And with these stories, “Children of the Underground” embraces nuance in its most empathetic fashion. It gives survivors space to talk about how certain memories that can be hazy, even though the events have been so heavily influential on their lives. That alone is a striking part of the series’ courage, which at times can be dedicated to just getting these first-person experiences on record.
In its expansive look at the period, “Children of the Underground” also offers a striking context of how people did and did not know how to talk about child sexual abuse publicly or privately. The series captures the growing pains of understanding mental health, which includes the people and children who were mishandled in the process. It’s all the more sobering when one realizes how certain parts of the family court have not changed, or that the same problems can arise. Some might be tempted to view “Children of the Underground” as charcoal-black true crime fodder, but it’s more of an outraged activist doc, similar to Cowperthwaite’s SeaWorld-breaking “Blackfish.” “Children of the Underground” is an epic about someone who led a charge against a system that was and continues to be misguided.
“Children of the Underground” has a lot on its mind, and the focus on different survival stories and news can almost get a little tangled up as it goes from one life story to the next. It’s tricky enough that the series almost gets loss when it focuses so much on the Satanic Panic of the late ‘80s, and how that made adults (especially Faye) even more out of touch with the real horror that might have been going on. For both its content but also its widespread editorial focus, the series can be the definition of “a lot,” and it’s certainly not something one can binge to just satiate an appetite for sick sad documentaries.
For as bleak as the material is, its muddy visual approach becomes all the more obvious.
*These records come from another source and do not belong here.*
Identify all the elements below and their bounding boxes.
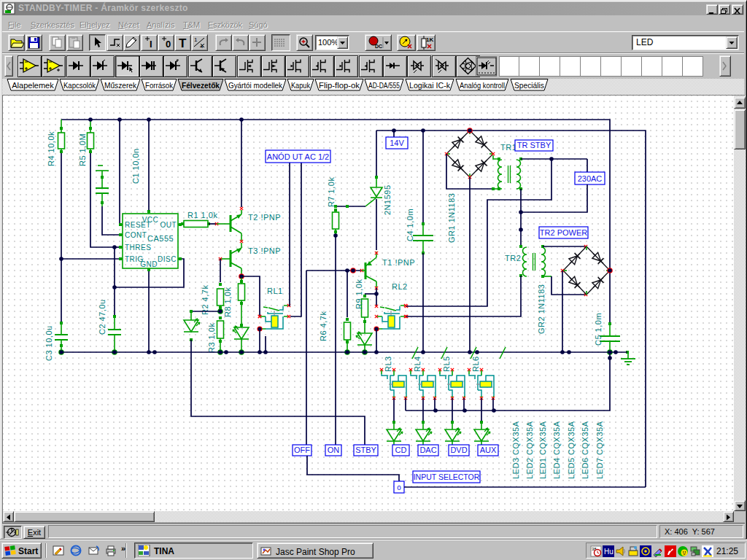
svg-text:OFF: OFF — [294, 446, 310, 454]
svg-text:Speciális: Speciális — [514, 81, 544, 90]
svg-text:Alapelemek: Alapelemek — [12, 81, 54, 90]
svg-text:Kapcsolók: Kapcsolók — [63, 81, 96, 90]
svg-text:R7 1,0k: R7 1,0k — [327, 177, 336, 207]
svg-text:Gyártói modellek: Gyártói modellek — [228, 81, 282, 90]
svg-text:RL5: RL5 — [442, 356, 451, 372]
svg-text:DISC: DISC — [158, 255, 177, 263]
svg-text:RESET: RESET — [125, 221, 151, 229]
svg-text:R1 1,0k: R1 1,0k — [187, 211, 217, 219]
svg-text:Források: Források — [145, 81, 173, 90]
svg-text:2N1595: 2N1595 — [383, 184, 392, 215]
svg-text:R9 1,0k: R9 1,0k — [355, 279, 363, 309]
svg-text:Kapuk: Kapuk — [291, 81, 310, 90]
svg-text:DC: DC — [375, 44, 382, 49]
svg-text:Flip-flop-ok: Flip-flop-ok — [319, 81, 360, 90]
svg-text:1K: 1K — [426, 36, 433, 43]
svg-text:R5 1,0M: R5 1,0M — [78, 133, 87, 166]
svg-text:ON: ON — [328, 446, 340, 454]
svg-text:RL1: RL1 — [267, 287, 283, 295]
svg-text:RL3: RL3 — [384, 356, 392, 372]
svg-text:Félvezetők: Félvezetők — [182, 81, 220, 90]
svg-text:TR2 POWER: TR2 POWER — [540, 228, 587, 237]
svg-text:THRES: THRES — [125, 244, 151, 252]
svg-text:GR2 1N1183: GR2 1N1183 — [537, 284, 546, 334]
svg-text:LED6 CQX35A: LED6 CQX35A — [581, 421, 589, 479]
svg-text:C1 10,0n: C1 10,0n — [131, 148, 140, 184]
svg-text:LED5 CQX35A: LED5 CQX35A — [567, 421, 576, 479]
svg-text:GND: GND — [140, 260, 158, 268]
svg-text:LED3 CQX35A: LED3 CQX35A — [511, 421, 520, 479]
svg-text:R4 10,0k: R4 10,0k — [47, 131, 55, 166]
svg-text:T2 !PNP: T2 !PNP — [248, 213, 281, 222]
svg-text:TR2: TR2 — [505, 254, 521, 262]
svg-text:o: o — [397, 483, 401, 491]
svg-text:T3 !PNP: T3 !PNP — [248, 246, 281, 255]
svg-text:C4 1,0m: C4 1,0m — [406, 209, 414, 241]
svg-text:Műszerek: Műszerek — [104, 81, 136, 90]
svg-text:I: I — [150, 39, 152, 50]
svg-text:GR1 1N1183: GR1 1N1183 — [447, 193, 456, 243]
svg-text:RL6: RL6 — [471, 356, 480, 372]
svg-text:0: 0 — [166, 39, 171, 50]
svg-text:TR STBY: TR STBY — [517, 141, 551, 149]
svg-text:R8 1,0k: R8 1,0k — [223, 287, 232, 317]
svg-text:INPUT SELECTOR: INPUT SELECTOR — [414, 472, 480, 481]
svg-text:LED7 CQX35A: LED7 CQX35A — [595, 421, 604, 479]
svg-text:STBY: STBY — [355, 446, 376, 454]
svg-text:CA555: CA555 — [147, 234, 174, 243]
svg-text:C5 1,0m: C5 1,0m — [594, 313, 603, 346]
svg-text:R3 1,0k: R3 1,0k — [207, 323, 216, 353]
svg-text:AUX: AUX — [480, 446, 497, 454]
svg-text:DVD: DVD — [450, 446, 467, 454]
svg-text:1: 1 — [194, 36, 198, 43]
svg-text:LED2 CQX35A: LED2 CQX35A — [525, 421, 534, 479]
svg-text:230AC: 230AC — [578, 174, 603, 183]
svg-text:Hu: Hu — [604, 548, 614, 556]
svg-text:RL2: RL2 — [392, 282, 408, 291]
svg-text:R6 4,7k: R6 4,7k — [319, 311, 328, 341]
svg-text:AD-DA/555: AD-DA/555 — [368, 81, 400, 90]
svg-text:C2 47,0u: C2 47,0u — [98, 299, 107, 335]
svg-text:T1 !PNP: T1 !PNP — [382, 258, 415, 267]
svg-text:RL4: RL4 — [413, 356, 422, 372]
svg-text:C3 10,0u: C3 10,0u — [44, 325, 53, 361]
svg-text:OUT: OUT — [160, 221, 177, 229]
svg-text:CD: CD — [395, 446, 407, 454]
svg-text:14V: 14V — [390, 139, 404, 147]
svg-text:ANÓD UT AC 1/2: ANÓD UT AC 1/2 — [267, 152, 329, 161]
svg-text:DAC: DAC — [419, 446, 436, 454]
svg-text:T: T — [179, 36, 187, 50]
svg-text:R2 4,7k: R2 4,7k — [201, 285, 209, 315]
svg-text:LED4 CQX35A: LED4 CQX35A — [552, 421, 561, 479]
svg-text:Logikai IC-k: Logikai IC-k — [409, 81, 450, 90]
svg-text:LED1 CQX35A: LED1 CQX35A — [538, 421, 547, 479]
svg-text:Analóg kontroll: Analóg kontroll — [460, 81, 505, 90]
svg-text:TR1: TR1 — [500, 143, 516, 152]
svg-text:CONT: CONT — [125, 231, 147, 239]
The interviews use a repeated motif that has the camera moving to side as someone speaks; it tries to create a reflection for whoever is being filmed, but it doesn’t tie in thematically with the ideas at hand. The stories are best illustrated with its surplus of photos and videos, including all of the time-capsule talk show clips, and the professional candids of mothers and daughters while on the run. They are both striking for their composition but also the moments they capture, these faces in the shadows, uncertain of what’s coming next, but driven by an inner resilience we’d hope to never need.
Throughout, the series circles around the idea of whether Yager did the right thing, asking the same question that people ask of caped crusaders: Who gave you the right to be a vigilante, and take the law into your own hands? That complicated part about Yager and her work drives the series through its murkiness, and makes it expansive storytelling here compelling and harrowing.
Full series screened for review. “Children of the Underground” is now streaming on FX on Hulu.